Structured, well-documented, and FAIR-aligned data is the foundation of effective research dissemination. However, data publishing activities have often focused on the last step in the research process. This puts energy on helping researchers clean up disorganized data sets and placing them in repositories. While this is essential to ensuring accessibility and preservation of important data outputs, it is also important to connect the dots and address the underlying issues that lead to poor data quality in the first place. Our previous development work and continuing membership with Dryad are great examples of this commitment to supporting well-formatted deposits.  However, it has also always been the strategy of the UC3 data publishing team to invest in people through training, comprehensive documentation, institutional support and policies, and innovative tools. Our goal is to connect those dots and help empower the research community with the skills and knowledge to create high-quality, well-structured data from the outset. 

In 2025, we aim to create a more open, transparent, and sustainable data-sharing future by combining emerging technologies with structured training programs. This dual approach improves data deposit quality and empowers researchers to contribute to a more efficient data-publishing ecosystem.
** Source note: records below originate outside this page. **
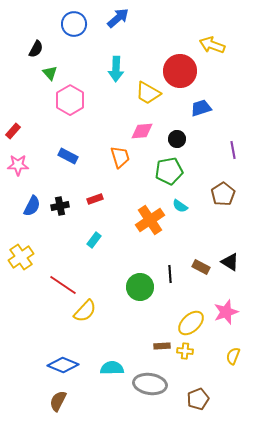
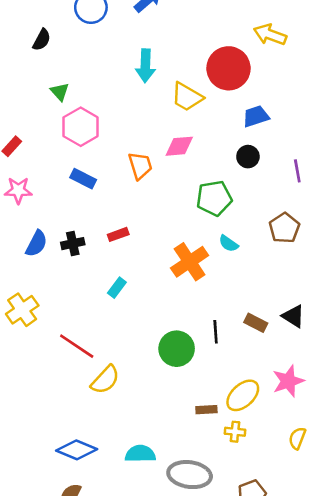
green triangle: (50, 73) -> (60, 92), moved
pink hexagon: (70, 100) -> (81, 127), moved
black circle: (177, 139) -> (248, 157), moved
orange trapezoid: (120, 157) -> (140, 166), moved
brown rectangle: (162, 346) -> (206, 410), moved

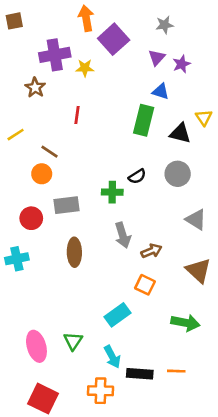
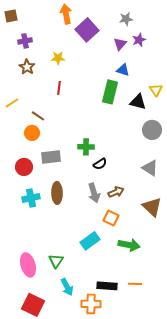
purple cross: (55, 55) -> (25, 41), moved, size x0.6
purple star: (182, 64) -> (139, 40), moved
yellow star: (85, 68) -> (58, 58), moved
gray circle: (178, 174) -> (152, 130), moved
black semicircle: (137, 176) -> (100, 164), moved
gray arrow: (123, 235) -> (94, 193), moved
cyan cross: (17, 259) -> (31, 198), moved
green arrow: (185, 323) -> (129, 245), moved
cyan arrow: (112, 357) -> (67, 287), moved
orange cross: (101, 391) -> (91, 304), moved

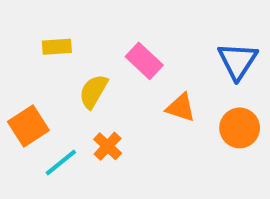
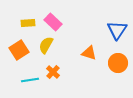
pink rectangle: (144, 61) -> (53, 22), moved
orange square: (28, 126) -> (19, 50), moved
cyan line: (61, 162) -> (30, 80), turned 30

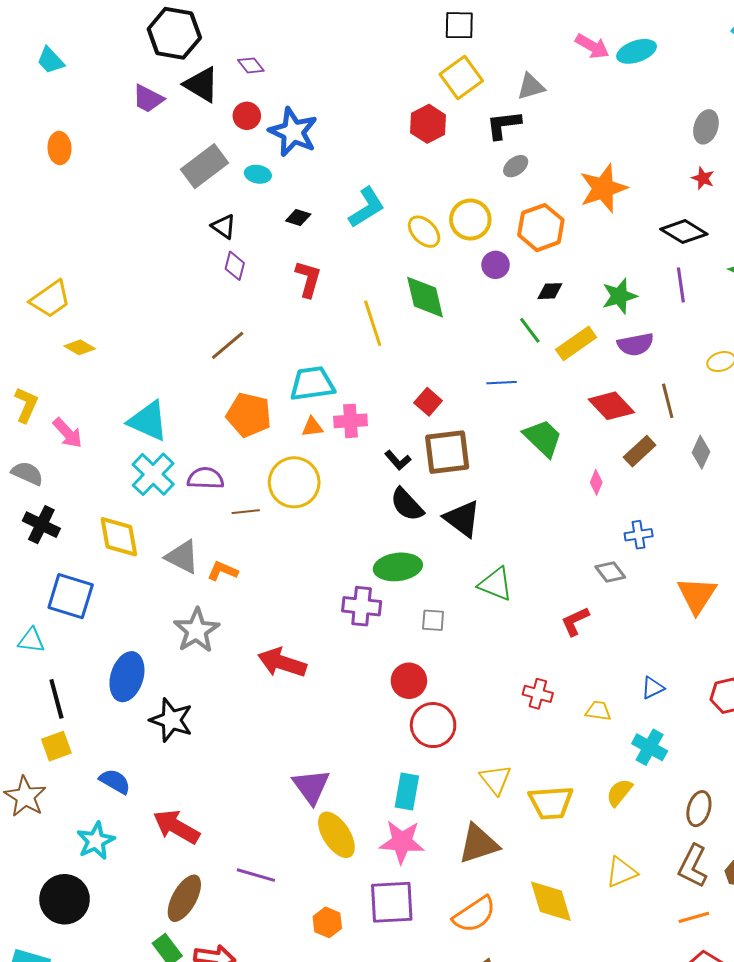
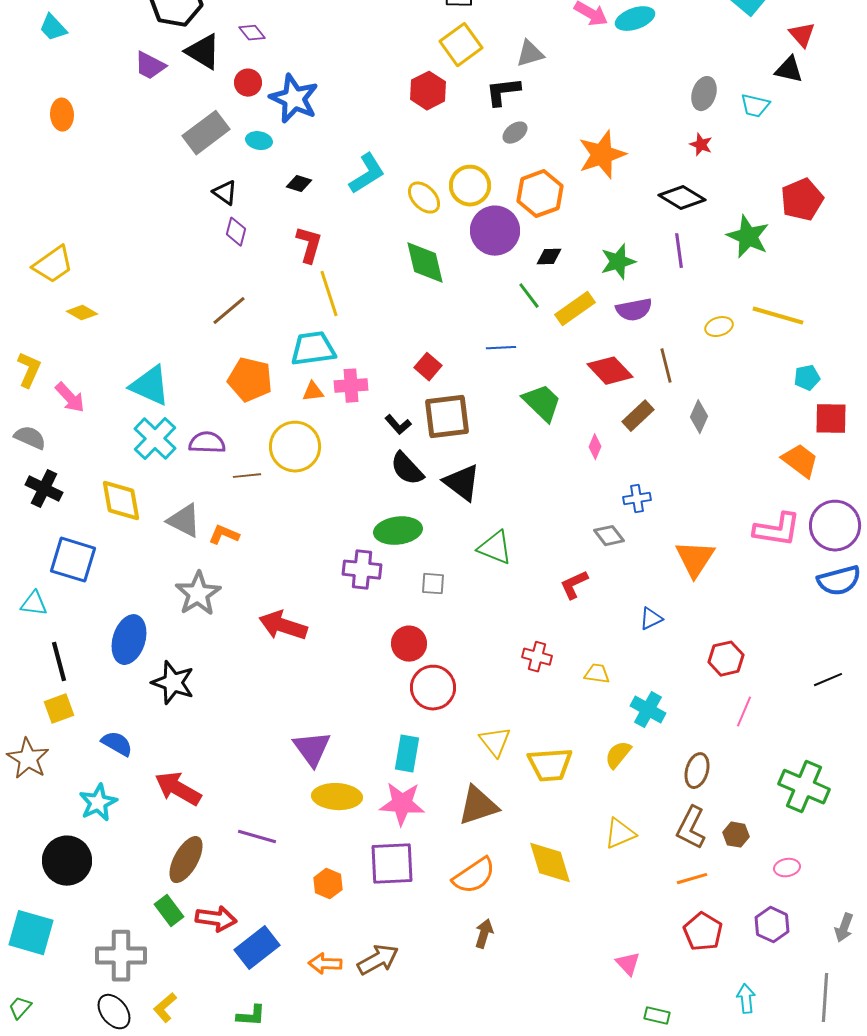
purple circle: (496, 265) -> (495, 231), size x1.8
yellow line: (373, 323) -> (329, 294), moved
blue triangle: (653, 688) -> (651, 619), moved
yellow ellipse: (336, 835) -> (337, 797), turned -54

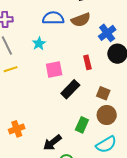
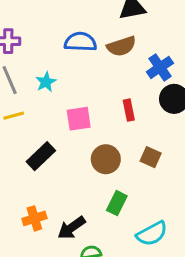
cyan star: (39, 44) -> (46, 82), moved
black rectangle: (70, 89) -> (41, 156), moved
brown circle: (107, 115) -> (106, 159), moved
orange cross: (17, 129) -> (34, 218), moved

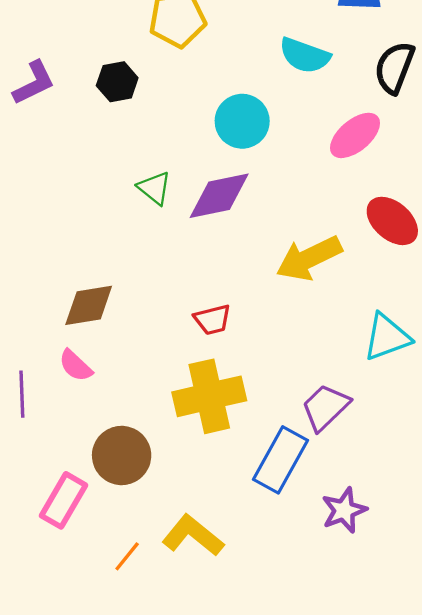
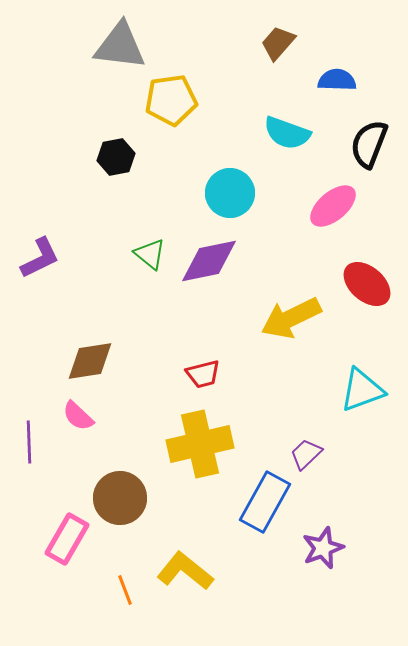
purple L-shape: (34, 83) -> (40, 258), moved
purple trapezoid: (325, 407) -> (306, 454), size x0.7
orange line: (127, 556) -> (125, 590), turned -60

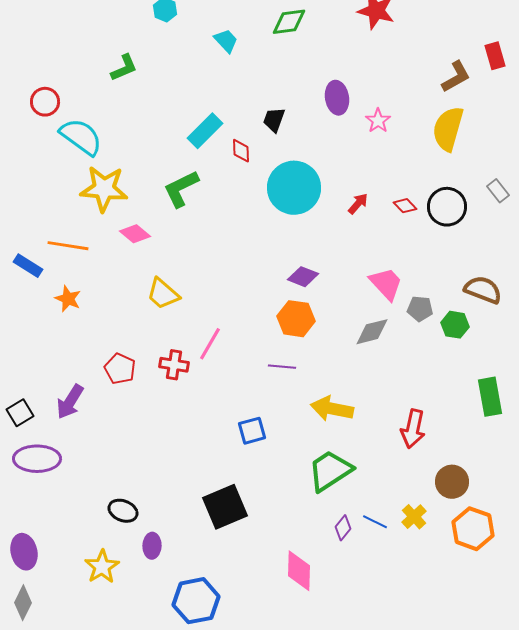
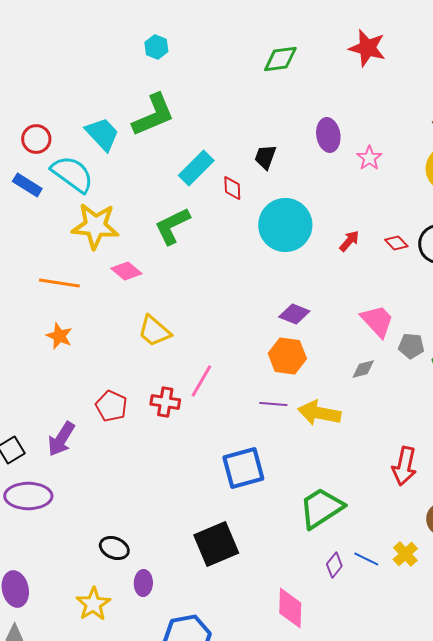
cyan trapezoid: (226, 41) -> (102, 134), moved, size x1.4
green L-shape: (124, 68) -> (153, 115), moved, size x1.6
blue rectangle: (28, 266) -> (27, 185), moved
gray diamond: (372, 332) -> (363, 369), size x0.7
yellow arrow: (332, 409) -> (319, 413), moved
blue square: (252, 431) -> (243, 468), size x1.5

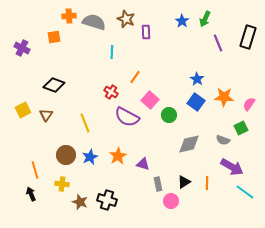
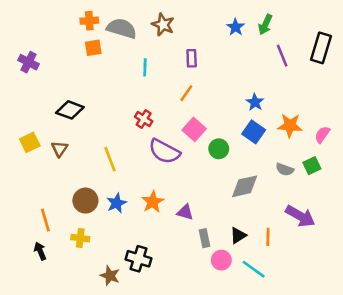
purple rectangle: (146, 32) -> (192, 58), moved
orange square: (54, 37) -> (93, 48), moved
orange line: (135, 77) -> (186, 93), moved
gray semicircle: (223, 140) -> (285, 170), moved
cyan line: (245, 192) -> (254, 269), moved
brown star: (80, 202) -> (110, 276), moved

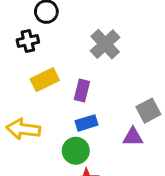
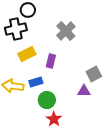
black cross: (28, 41) -> (16, 29), size x1.5
blue rectangle: (87, 123) -> (36, 82), moved

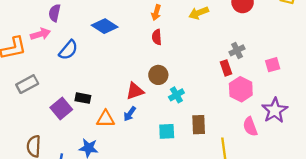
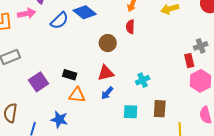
blue semicircle: (68, 50) -> (59, 20), moved
brown circle: (158, 75) -> (108, 43), moved
black rectangle: (83, 98) -> (70, 75), moved
blue arrow: (130, 114) -> (107, 93), moved

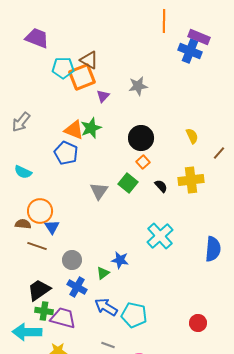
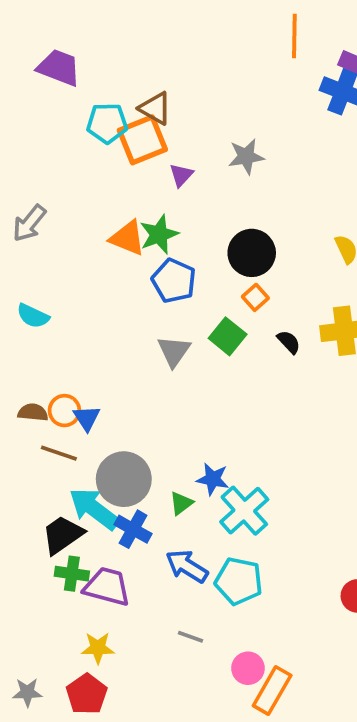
blue pentagon: (66, 153) -> (174, 281), moved
orange circle: (40, 211) -> (64, 411), moved, size x0.7
cyan cross: (160, 236) -> (244, 511), moved
gray circle: (72, 260) -> (124, 479), size x1.5
cyan arrow: (27, 332) -> (94, 509), moved, turned 36

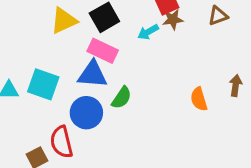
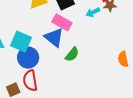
blue triangle: (92, 74) -> (54, 37), turned 30
blue circle: (86, 113) -> (28, 58), moved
AI Tools for Data Publishing

Conversations with repository managers often highlight recurring challenges: incomplete documentation, missing README files, or data files that don’t match metadata standards. Automated “nudges” can catch such issues at the point of deposit. The vision is for AI-based systems to serve as virtual coaches that flag inconsistencies and as active collaborators capable of implementing necessary changes where appropriate. These tools will be able to modify metadata directly, generate appropriate README files, and restructure dataset instructions when needed—transforming how researchers prepare and deposit their data.

One promising component of our 2025 strategy involves the development of AI-assisted curation tools, which we’ve begun exploring to provide researchers real-time feedback on their data deposits. This approach leverages artificial intelligence to identify potential metadata, documentation, and formatting issues before submission. However, we won’t be covering this topic in detail here. Those interested in our AI curation initiatives, please refer to our previous article, in which we discussed this thoroughly.

In this post, we highlight CDL’s collaboration with The Carpentries as a key component of the UC3 data publishing strategy for 2025, emphasizing the human side of our approach: training. The Carpentries teaches foundational coding and data science skills to researchers worldwide, and through our partnership, we directly address the skills gap in metadata, documentation, and data formatting.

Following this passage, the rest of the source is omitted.